### Task to carry out
Output exactly the lines from the one containing "まずはSMA30（1ヶ月移動平均線）ですが、現在340万円付" to the last line of the material, inclusive, and nothing more.

________________

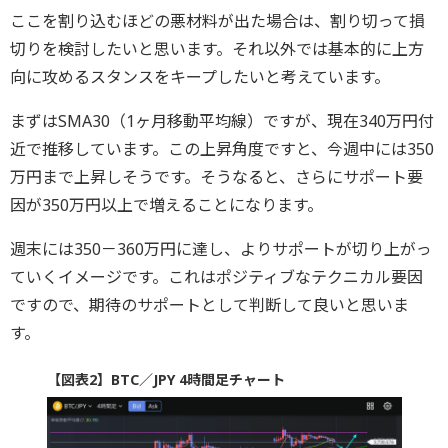
ここを割り込むほどの悪材料が出た場合は、割り切って損
切りを検討したいと思います。それ以外では基本的に上方
向に攻めるスタンスをキープしたいと考えています。
まずはSMA30（1ヶ月移動平均線）ですが、現在340万円付
近で推移しています。この上昇角度ですと、今週中には350
万円まで上昇しそうです。そうなると、さらにサポート要
因が350万円以上で増えることになります。
週末には350－360万円に達し、よりサポートが切り上がっ
ていくイメージです。これはポジティブなテクニカル要因
ですので、期待のサポートとして判断して良いと思いま
す。
【図表2】BTC／JPY 4時間足チャート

________________

### Answer to this exercise
まずはSMA30（1ヶ月移動平均線）ですが、現在340万円付
近で推移しています。この上昇角度ですと、今週中には350
万円まで上昇しそうです。そうなると、さらにサポート要
因が350万円以上で増えることになります。
週末には350－360万円に達し、よりサポートが切り上がっ
ていくイメージです。これはポジティブなテクニカル要因
ですので、期待のサポートとして判断して良いと思いま
す。
【図表2】BTC／JPY 4時間足チャート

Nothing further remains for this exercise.